Kinshasa — « Je passe beaucoup d'heures sur mes sites », nous a confié Kaysha. «Bounce Baby », « On dit quoi », « Fiona », nombre de ses créations, chaudes et sensuelles, ont été couronnées de succès. Chanteur, auteur, compositeur, il produit également plusieurs artistes afro-caribéen tels qu'Elizio, Les Déesses, Soumia, Loony Johnson, Mika Mendes, et bien d'autres Il est de retour avec un nouvel album solo, Forever Young, sorti le 29 décembre 2008.
On s'attendait tous à un best of, et finalement tu nous livres un nouvel album
Au début, je voulais sortir mon best of entre deux albums.
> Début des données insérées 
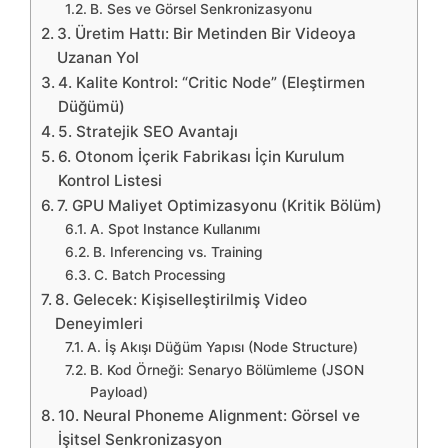
B. Ses ve Görsel Senkronizasyonu
3. Üretim Hattı: Bir Metinden Bir Videoya
Uzanan Yol
4. Kalite Kontrol: “Critic Node” (Eleştirmen
Düğümü)
5. Stratejik SEO Avantajı
6. Otonom İçerik Fabrikası İçin Kurulum
Kontrol Listesi
7. GPU Maliyet Optimizasyonu (Kritik Bölüm)
A. Spot Instance Kullanımı
B. Inferencing vs. Training
C. Batch Processing
8. Gelecek: Kişiselleştirilmiş Video
Deneyimleri
A. İş Akışı Düğüm Yapısı (Node Structure)
B. Kod Örneği: Senaryo Bölümleme (JSON
Payload)
10. Neural Phoneme Alignment: Görsel ve
İşitsel Senkronizasyon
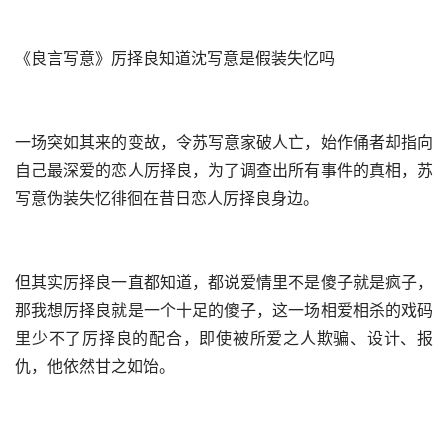
《良言写意》厉择良知道沈写意是假装失忆吗
一场突如其来的变故，令苏写意家破人亡，始作俑者却指向
自己最深爱的恋人厉择良，为了调查出所有事件的真相，苏
写意伪装失忆徘徊在昔日恋人厉择良身边。
但其实厉择良一直都知道，都说爱情里不是傻子就是疯子，
那我想厉择良就是一个十足的傻子，这一场相爱相杀的戏码
里少不了厉择良的配合，即使被所爱之人欺骗、设计、报
仇，他依然甘之如饴。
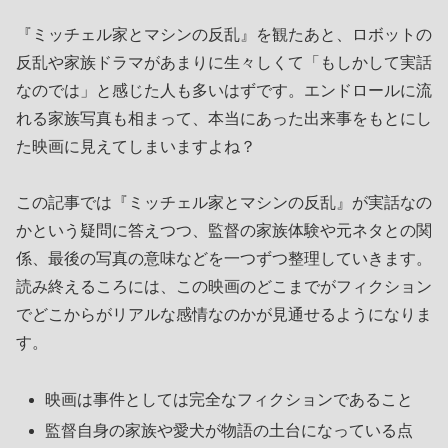
『ミッチェル家とマシンの反乱』を観たあと、ロボットの
反乱や家族ドラマがあまりに生々しくて「もしかして実話
なのでは」と感じた人も多いはずです。エンドロールに流
れる家族写真も相まって、本当にあった出来事をもとにし
た映画に見えてしまいますよね？
この記事では『ミッチェル家とマシンの反乱』が実話なの
かという疑問に答えつつ、監督の家族体験や元ネタとの関
係、最後の写真の意味などを一つずつ整理していきます。
読み終えるころには、この映画のどこまでがフィクション
でどこからがリアルな感情なのかが見通せるようになりま
す。
映画は事件としては完全なフィクションであること
監督自身の家族や愛犬が物語の土台になっている点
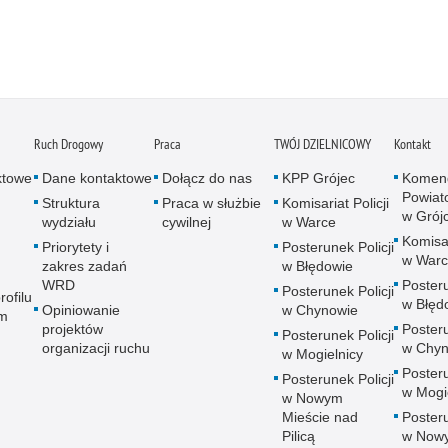
Ruch Drogowy
Praca
TWÓJ DZIELNICOWY
Kontakt
ktowe
Dane kontaktowe
Dołącz do nas
KPP Grójec
Komen
Powiato
Struktura
Praca w służbie
Komisariat Policji
w Grój
wydziału
cywilnej
w Warce
Komisar
Priorytety i
Posterunek Policji
w War
zakres zadań
w Błędowie
WRD
Posteru
Posterunek Policji
rofilu
w Błęd
Opiniowanie
w Chynowie
m
projektów
Posteru
Posterunek Policji
organizacji ruchu
w Chyn
w Mogielnicy
Posteru
Posterunek Policji
w Mogi
w Nowym
Mieście nad
Posteru
Pilicą
w Now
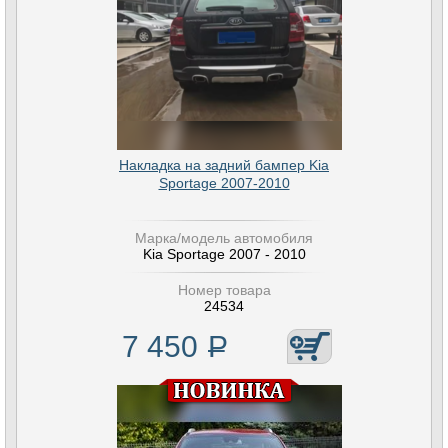
Накладка на задний бампер Kia
Sportage 2007-2010
Марка/модель автомобиля
Kia Sportage 2007 - 2010
Номер товара
24534
7 450
Р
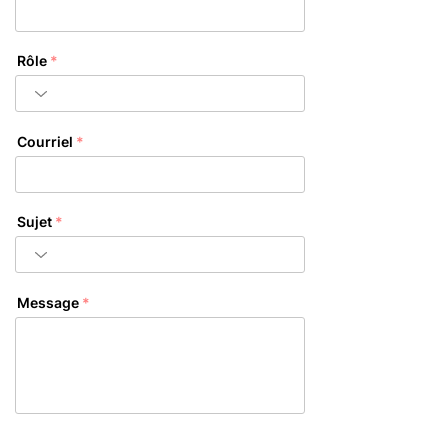
Rôle
Courriel
Sujet
Message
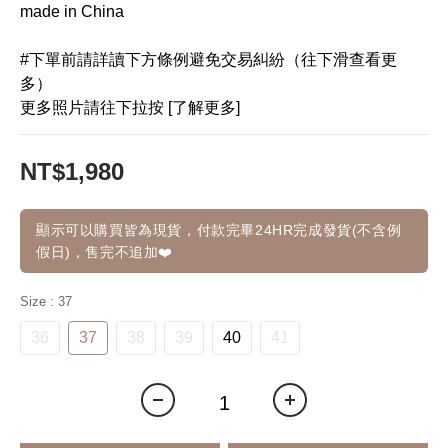
made in China
#下單前請詳讀下方條例避免交易糾紛（往下滑查看更
多）
更多照片請往下拉按 [了解更多]
NT$1,980
顯示可以購買皆為現貨，付款完畢24HR完成發貨(不含例
假日)，售完不追加❤️
Size
: 37
36
37
38
39
40
41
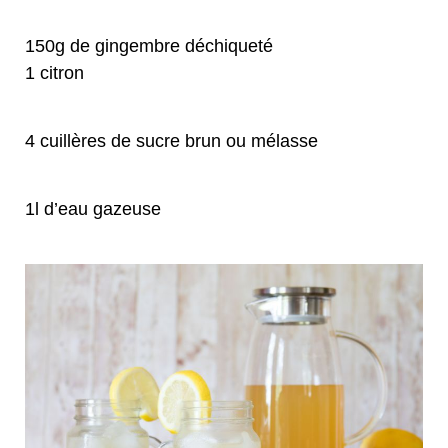
150g de gingembre déchiqueté
1 citron
4 cuillères de sucre brun ou mélasse
1l d’eau gazeuse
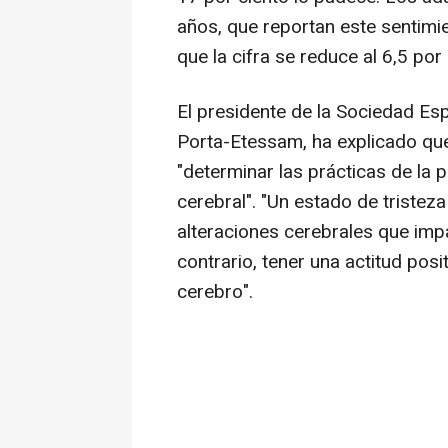
años, que reportan este sentimie
que la cifra se reduce al 6,5 po
El presidente de la Sociedad Es
Porta-Etessam, ha explicado que
"determinar las prácticas de la 
cerebral". "Un estado de tristez
alteraciones cerebrales que impa
contrario, tener una actitud posit
cerebro".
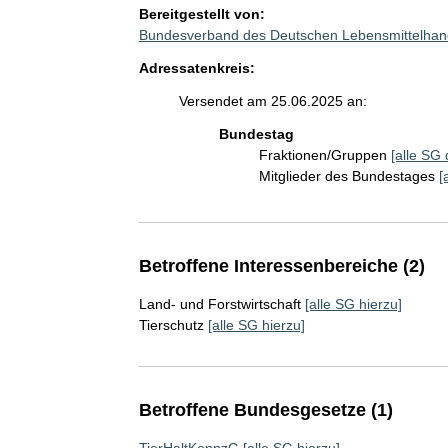
Bereitgestellt von:
Bundesverband des Deutschen Lebensmittelhand
Adressatenkreis:
Versendet am 25.06.2025 an:
Bundestag
Fraktionen/Gruppen
[alle SG 
Mitglieder des Bundestages
[
Betroffene Interessenbereiche (2)
Land- und Forstwirtschaft
[alle SG hierzu]
Tierschutz
[alle SG hierzu]
Betroffene Bundesgesetze (1)
TierHaltKennzG
[alle SG hierzu]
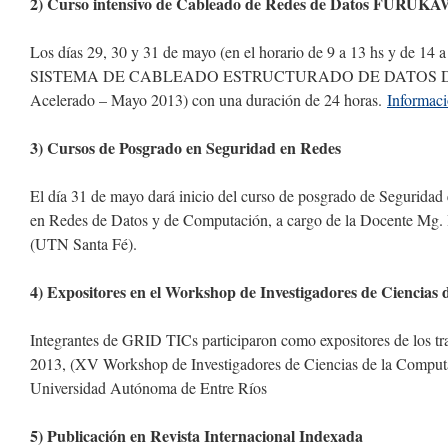
2) Curso intensivo de Cableado de Redes de Datos FURUK
Los días 29, 30 y 31 de mayo (en el horario de 9 a 13 hs y de 14 a 
SISTEMA DE CABLEADO ESTRUCTURADO DE DATOS D
Acelerado – Mayo 2013) con una duración de 24 horas.
Informac
3) Cursos de Posgrado en Seguridad en Redes
El día 31 de mayo dará inicio del curso de posgrado de Seguridad 
en Redes de Datos y de Computación, a cargo de la Docente Mg.
(UTN Santa Fé).
4) Expositores en el Workshop de Investigadores de Ciencias
Integrantes de GRID TICs participaron como expositores de los t
2013, (XV Workshop de Investigadores de Ciencias de la Comput
Universidad Autónoma de Entre Ríos
5) Publicación en Revista Internacional Indexada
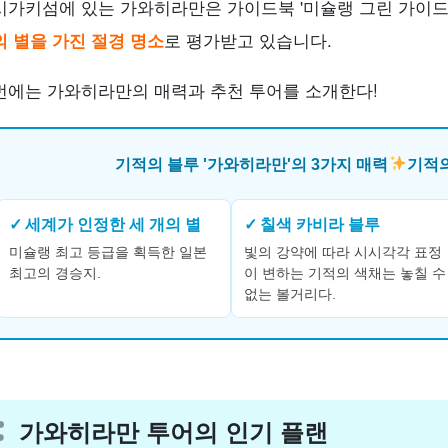
시가키섬에 있는 가와히라만은 가이드북 '미슐랭 그린 가이드
의 별을 가진 절경 명소
로 평가받고 있습니다.
번에는 가와히라만의 매력과 추천 투어를 소개한다!
기적의 블루 '가와히라만'의 3가지 매력
기적의
✓
세계가 인정한 세 개의 별
✓
칠색 카비라 블루
미슐랭 최고 등급을 획득한 일본
빛의 강약에 따라 시시각각 표정
최고의 경승지.
이 변하는 기적의 색채는 놓칠 수
없는 볼거리다.
가와히라만 투어의 인기 플랜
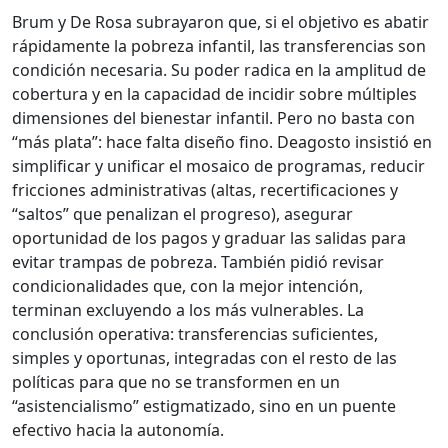
Brum y De Rosa subrayaron que, si el objetivo es abatir
rápidamente la pobreza infantil, las transferencias son
condición necesaria. Su poder radica en la amplitud de
cobertura y en la capacidad de incidir sobre múltiples
dimensiones del bienestar infantil. Pero no basta con
“más plata”: hace falta diseño fino. Deagosto insistió en
simplificar y unificar el mosaico de programas, reducir
fricciones administrativas (altas, recertificaciones y
“saltos” que penalizan el progreso), asegurar
oportunidad de los pagos y graduar las salidas para
evitar trampas de pobreza. También pidió revisar
condicionalidades que, con la mejor intención,
terminan excluyendo a los más vulnerables. La
conclusión operativa: transferencias suficientes,
simples y oportunas, integradas con el resto de las
políticas para que no se transformen en un
“asistencialismo” estigmatizado, sino en un puente
efectivo hacia la autonomía.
Mais finalement mon album était prêt, alors je me suis dit que le best of pouvait attendre encore quelques mois de plus.
Pourquoi n'y a-t-il aucun invité sur cet opus ?
J'ai voulu faire un album vraiment personnel, parler des histoires vécues et d'amour. Ce sont les raisons pour lesquelles il n'y a aucun invité.
Tu as commencé tôt la musique ?
J'ai commencé à m'intéresser à la musique à l'âge de 7 ans. Je m'enfermais dans ma chambre et je m'amusais à en jouer avec les casseroles de ma mère. Un jour, elle m'a offert un synthétiseur et j'ai commencé à reproduire les génériques de téléfilms comme le fameux Supercopter. La passion devenait intense, alors un jour j'ai commencé à composer pour des rappeurs. Internet intervient beaucoup dans ta communication
Ah oui, totalement ! Je suis connecté 24h sur 24, soit par mon ordinateur ou par mon téléphone portable. Je passe beaucoup d'heures sur mes sites pour informer mes fans de mes actualités et de celles de mes artistes, je mets en ligne des vidéos, des photos, et également des morceaux qui ne demandent pas d'investissement.
Avec la crise du disque, comment arrives-tu à gérer ta production ?
Je pense que la crise existe depuis bien longtemps. Il y a eu la disparition des K7, du vinyle et les CD. Pour moi, c'est l'évolution. Il faut s'adapter à toutes les nouvelles technologies. On a de la chance avec internet aujourd'hui, on s'oriente vers le numérique.